→ **EXERCISE**
Every record that follows should be output exactly as it is given.

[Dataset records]
▬▬▬▬▬▬

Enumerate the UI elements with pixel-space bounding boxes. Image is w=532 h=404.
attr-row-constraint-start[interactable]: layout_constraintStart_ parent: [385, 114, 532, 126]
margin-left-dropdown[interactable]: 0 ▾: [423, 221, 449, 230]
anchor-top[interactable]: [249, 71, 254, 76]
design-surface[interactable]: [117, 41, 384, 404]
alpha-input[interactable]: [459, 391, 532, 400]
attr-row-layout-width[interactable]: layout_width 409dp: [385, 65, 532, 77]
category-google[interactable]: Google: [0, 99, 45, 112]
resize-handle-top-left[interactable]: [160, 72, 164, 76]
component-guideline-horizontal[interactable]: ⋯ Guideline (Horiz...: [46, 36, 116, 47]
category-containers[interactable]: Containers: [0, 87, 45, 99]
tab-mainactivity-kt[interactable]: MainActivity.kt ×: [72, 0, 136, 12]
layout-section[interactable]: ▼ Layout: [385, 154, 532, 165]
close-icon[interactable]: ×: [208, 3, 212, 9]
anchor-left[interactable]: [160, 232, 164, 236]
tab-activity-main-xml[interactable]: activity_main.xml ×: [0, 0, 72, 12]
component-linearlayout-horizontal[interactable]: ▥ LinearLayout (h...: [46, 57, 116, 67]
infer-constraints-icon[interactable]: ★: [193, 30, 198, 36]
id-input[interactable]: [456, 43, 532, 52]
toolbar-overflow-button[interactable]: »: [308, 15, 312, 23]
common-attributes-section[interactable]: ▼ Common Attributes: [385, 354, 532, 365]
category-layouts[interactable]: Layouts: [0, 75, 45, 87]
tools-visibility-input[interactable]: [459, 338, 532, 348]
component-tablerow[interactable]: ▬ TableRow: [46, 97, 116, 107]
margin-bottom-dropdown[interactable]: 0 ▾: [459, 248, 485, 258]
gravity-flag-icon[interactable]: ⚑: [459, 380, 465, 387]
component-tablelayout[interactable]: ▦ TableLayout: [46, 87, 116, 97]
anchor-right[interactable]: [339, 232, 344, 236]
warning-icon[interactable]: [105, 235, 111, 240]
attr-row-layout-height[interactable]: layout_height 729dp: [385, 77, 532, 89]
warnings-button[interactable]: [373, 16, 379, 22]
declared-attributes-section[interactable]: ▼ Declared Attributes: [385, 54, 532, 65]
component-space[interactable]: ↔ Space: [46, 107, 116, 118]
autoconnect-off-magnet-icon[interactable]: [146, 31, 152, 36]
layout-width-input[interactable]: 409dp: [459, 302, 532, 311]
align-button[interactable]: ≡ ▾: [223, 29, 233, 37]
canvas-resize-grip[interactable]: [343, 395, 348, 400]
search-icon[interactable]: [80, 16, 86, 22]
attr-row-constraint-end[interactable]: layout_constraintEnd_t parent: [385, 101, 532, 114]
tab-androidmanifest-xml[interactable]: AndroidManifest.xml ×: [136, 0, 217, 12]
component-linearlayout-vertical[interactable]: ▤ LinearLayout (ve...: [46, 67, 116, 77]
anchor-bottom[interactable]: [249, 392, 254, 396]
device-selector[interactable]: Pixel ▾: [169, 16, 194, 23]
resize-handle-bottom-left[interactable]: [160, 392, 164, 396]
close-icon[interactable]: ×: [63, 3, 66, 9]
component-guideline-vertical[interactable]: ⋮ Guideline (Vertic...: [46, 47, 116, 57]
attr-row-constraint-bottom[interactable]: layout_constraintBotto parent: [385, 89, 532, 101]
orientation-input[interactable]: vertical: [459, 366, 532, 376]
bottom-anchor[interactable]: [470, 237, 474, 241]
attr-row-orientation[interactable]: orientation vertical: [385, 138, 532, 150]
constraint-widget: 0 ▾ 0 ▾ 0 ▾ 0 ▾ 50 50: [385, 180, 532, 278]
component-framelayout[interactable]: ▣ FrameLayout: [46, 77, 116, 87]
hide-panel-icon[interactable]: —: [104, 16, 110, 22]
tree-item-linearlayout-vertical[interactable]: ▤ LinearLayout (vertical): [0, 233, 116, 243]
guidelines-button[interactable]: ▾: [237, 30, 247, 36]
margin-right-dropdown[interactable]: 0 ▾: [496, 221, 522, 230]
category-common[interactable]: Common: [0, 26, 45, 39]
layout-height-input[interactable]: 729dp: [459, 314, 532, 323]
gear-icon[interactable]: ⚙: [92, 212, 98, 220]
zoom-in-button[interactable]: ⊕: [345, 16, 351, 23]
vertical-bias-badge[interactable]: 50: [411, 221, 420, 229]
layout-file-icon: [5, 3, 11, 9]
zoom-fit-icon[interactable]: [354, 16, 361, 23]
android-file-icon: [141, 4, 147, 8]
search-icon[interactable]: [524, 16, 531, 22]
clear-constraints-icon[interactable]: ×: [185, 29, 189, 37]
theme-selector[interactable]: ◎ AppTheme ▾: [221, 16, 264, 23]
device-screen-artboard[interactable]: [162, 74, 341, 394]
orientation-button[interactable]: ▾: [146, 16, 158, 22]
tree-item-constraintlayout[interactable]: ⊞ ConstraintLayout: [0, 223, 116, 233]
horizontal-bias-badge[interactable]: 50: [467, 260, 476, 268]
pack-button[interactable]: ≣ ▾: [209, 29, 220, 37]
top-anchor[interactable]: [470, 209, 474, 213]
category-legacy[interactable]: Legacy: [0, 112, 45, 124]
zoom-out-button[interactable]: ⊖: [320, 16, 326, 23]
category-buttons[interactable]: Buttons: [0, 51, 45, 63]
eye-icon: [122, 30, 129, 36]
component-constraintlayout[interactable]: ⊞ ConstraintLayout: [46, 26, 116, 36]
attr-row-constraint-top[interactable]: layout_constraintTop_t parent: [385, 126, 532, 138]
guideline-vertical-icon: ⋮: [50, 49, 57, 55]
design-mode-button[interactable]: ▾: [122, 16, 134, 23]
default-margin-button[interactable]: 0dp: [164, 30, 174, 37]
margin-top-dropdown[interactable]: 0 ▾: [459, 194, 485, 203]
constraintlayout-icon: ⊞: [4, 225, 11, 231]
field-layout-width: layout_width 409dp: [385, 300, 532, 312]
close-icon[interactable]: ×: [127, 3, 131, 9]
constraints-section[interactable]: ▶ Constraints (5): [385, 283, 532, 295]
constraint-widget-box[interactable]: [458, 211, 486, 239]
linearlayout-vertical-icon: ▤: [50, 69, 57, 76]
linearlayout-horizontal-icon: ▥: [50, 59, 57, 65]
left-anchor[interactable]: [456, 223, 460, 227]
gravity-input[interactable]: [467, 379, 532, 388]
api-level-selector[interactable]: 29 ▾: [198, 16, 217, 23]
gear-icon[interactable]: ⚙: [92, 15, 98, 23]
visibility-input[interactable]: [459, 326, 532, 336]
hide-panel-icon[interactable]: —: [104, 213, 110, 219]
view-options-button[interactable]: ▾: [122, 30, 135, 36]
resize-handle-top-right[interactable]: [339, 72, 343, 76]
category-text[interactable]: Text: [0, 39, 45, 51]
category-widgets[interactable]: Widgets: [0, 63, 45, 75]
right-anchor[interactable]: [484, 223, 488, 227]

▬▬▬▬▬▬

→ **SOLUTION FOR THIS EXERCISE**
Enumerate the UI elements with pixel-space bounding boxes. Image is w=532 h=404.
attr-row-constraint-start[interactable]: layout_constraintStart_ parent: [385, 114, 532, 126]
margin-left-dropdown[interactable]: 0 ▾: [423, 221, 449, 230]
anchor-top[interactable]: [249, 71, 254, 76]
design-surface[interactable]: [117, 41, 384, 404]
alpha-input[interactable]: [459, 391, 532, 400]
attr-row-layout-width[interactable]: layout_width 409dp: [385, 65, 532, 77]
category-google[interactable]: Google: [0, 99, 45, 112]
resize-handle-top-left[interactable]: [160, 72, 164, 76]
component-guideline-horizontal[interactable]: ⋯ Guideline (Horiz...: [46, 36, 116, 47]
category-containers[interactable]: Containers: [0, 87, 45, 99]
tab-mainactivity-kt[interactable]: MainActivity.kt ×: [72, 0, 136, 12]
layout-section[interactable]: ▼ Layout: [385, 154, 532, 165]
close-icon[interactable]: ×: [208, 3, 212, 9]
anchor-left[interactable]: [160, 232, 164, 236]
tab-activity-main-xml[interactable]: activity_main.xml ×: [0, 0, 72, 12]
component-linearlayout-horizontal[interactable]: ▥ LinearLayout (h...: [46, 57, 116, 67]
infer-constraints-icon[interactable]: ★: [193, 30, 198, 36]
id-input[interactable]: [456, 43, 532, 52]
toolbar-overflow-button[interactable]: »: [308, 15, 312, 23]
common-attributes-section[interactable]: ▼ Common Attributes: [385, 354, 532, 365]
category-layouts[interactable]: Layouts: [0, 75, 45, 87]
tools-visibility-input[interactable]: [459, 338, 532, 348]
component-tablerow[interactable]: ▬ TableRow: [46, 97, 116, 107]
margin-bottom-dropdown[interactable]: 0 ▾: [459, 248, 485, 258]
gravity-flag-icon[interactable]: ⚑: [459, 380, 465, 387]
component-tablelayout[interactable]: ▦ TableLayout: [46, 87, 116, 97]
anchor-right[interactable]: [339, 232, 344, 236]
warning-icon[interactable]: [105, 235, 111, 240]
attr-row-layout-height[interactable]: layout_height 729dp: [385, 77, 532, 89]
warnings-button[interactable]: [373, 16, 379, 22]
declared-attributes-section[interactable]: ▼ Declared Attributes: [385, 54, 532, 65]
component-space[interactable]: ↔ Space: [46, 107, 116, 118]
autoconnect-off-magnet-icon[interactable]: [146, 31, 152, 36]
layout-width-input[interactable]: 409dp: [459, 302, 532, 311]
align-button[interactable]: ≡ ▾: [223, 29, 233, 37]
canvas-resize-grip[interactable]: [343, 395, 348, 400]
search-icon[interactable]: [80, 16, 86, 22]
attr-row-constraint-end[interactable]: layout_constraintEnd_t parent: [385, 101, 532, 114]
tab-androidmanifest-xml[interactable]: AndroidManifest.xml ×: [136, 0, 217, 12]
component-linearlayout-vertical[interactable]: ▤ LinearLayout (ve...: [46, 67, 116, 77]
anchor-bottom[interactable]: [249, 392, 254, 396]
device-selector[interactable]: Pixel ▾: [169, 16, 194, 23]
resize-handle-bottom-left[interactable]: [160, 392, 164, 396]
close-icon[interactable]: ×: [63, 3, 66, 9]
component-guideline-vertical[interactable]: ⋮ Guideline (Vertic...: [46, 47, 116, 57]
attr-row-constraint-bottom[interactable]: layout_constraintBotto parent: [385, 89, 532, 101]
orientation-input[interactable]: vertical: [459, 366, 532, 376]
bottom-anchor[interactable]: [470, 237, 474, 241]
attr-row-orientation[interactable]: orientation vertical: [385, 138, 532, 150]
constraint-widget: 0 ▾ 0 ▾ 0 ▾ 0 ▾ 50 50: [385, 180, 532, 278]
component-framelayout[interactable]: ▣ FrameLayout: [46, 77, 116, 87]
hide-panel-icon[interactable]: —: [104, 16, 110, 22]
tree-item-linearlayout-vertical[interactable]: ▤ LinearLayout (vertical): [0, 233, 116, 243]
guidelines-button[interactable]: ▾: [237, 30, 247, 36]
margin-right-dropdown[interactable]: 0 ▾: [496, 221, 522, 230]
category-common[interactable]: Common: [0, 26, 45, 39]
layout-height-input[interactable]: 729dp: [459, 314, 532, 323]
gear-icon[interactable]: ⚙: [92, 212, 98, 220]
zoom-in-button[interactable]: ⊕: [345, 16, 351, 23]
vertical-bias-badge[interactable]: 50: [411, 221, 420, 229]
layout-file-icon: [5, 3, 11, 9]
zoom-fit-icon[interactable]: [354, 16, 361, 23]
android-file-icon: [141, 4, 147, 8]
search-icon[interactable]: [524, 16, 531, 22]
clear-constraints-icon[interactable]: ×: [185, 29, 189, 37]
theme-selector[interactable]: ◎ AppTheme ▾: [221, 16, 264, 23]
device-screen-artboard[interactable]: [162, 74, 341, 394]
orientation-button[interactable]: ▾: [146, 16, 158, 22]
tree-item-constraintlayout[interactable]: ⊞ ConstraintLayout: [0, 223, 116, 233]
horizontal-bias-badge[interactable]: 50: [467, 260, 476, 268]
pack-button[interactable]: ≣ ▾: [209, 29, 220, 37]
top-anchor[interactable]: [470, 209, 474, 213]
category-legacy[interactable]: Legacy: [0, 112, 45, 124]
zoom-out-button[interactable]: ⊖: [320, 16, 326, 23]
category-buttons[interactable]: Buttons: [0, 51, 45, 63]
eye-icon: [122, 30, 129, 36]
component-constraintlayout[interactable]: ⊞ ConstraintLayout: [46, 26, 116, 36]
attr-row-constraint-top[interactable]: layout_constraintTop_t parent: [385, 126, 532, 138]
guideline-vertical-icon: ⋮: [50, 49, 57, 55]
design-mode-button[interactable]: ▾: [122, 16, 134, 23]
default-margin-button[interactable]: 0dp: [164, 30, 174, 37]
margin-top-dropdown[interactable]: 0 ▾: [459, 194, 485, 203]
constraintlayout-icon: ⊞: [4, 225, 11, 231]
field-layout-width: layout_width 409dp: [385, 300, 532, 312]
close-icon[interactable]: ×: [127, 3, 131, 9]
constraints-section[interactable]: ▶ Constraints (5): [385, 283, 532, 295]
constraint-widget-box[interactable]: [458, 211, 486, 239]
linearlayout-vertical-icon: ▤: [50, 69, 57, 76]
linearlayout-horizontal-icon: ▥: [50, 59, 57, 65]
left-anchor[interactable]: [456, 223, 460, 227]
gravity-input[interactable]: [467, 379, 532, 388]
api-level-selector[interactable]: 29 ▾: [198, 16, 217, 23]
gear-icon[interactable]: ⚙: [92, 15, 98, 23]
visibility-input[interactable]: [459, 326, 532, 336]
hide-panel-icon[interactable]: —: [104, 213, 110, 219]
view-options-button[interactable]: ▾: [122, 30, 135, 36]
resize-handle-top-right[interactable]: [339, 72, 343, 76]
category-text[interactable]: Text: [0, 39, 45, 51]
category-widgets[interactable]: Widgets: [0, 63, 45, 75]
right-anchor[interactable]: [484, 223, 488, 227]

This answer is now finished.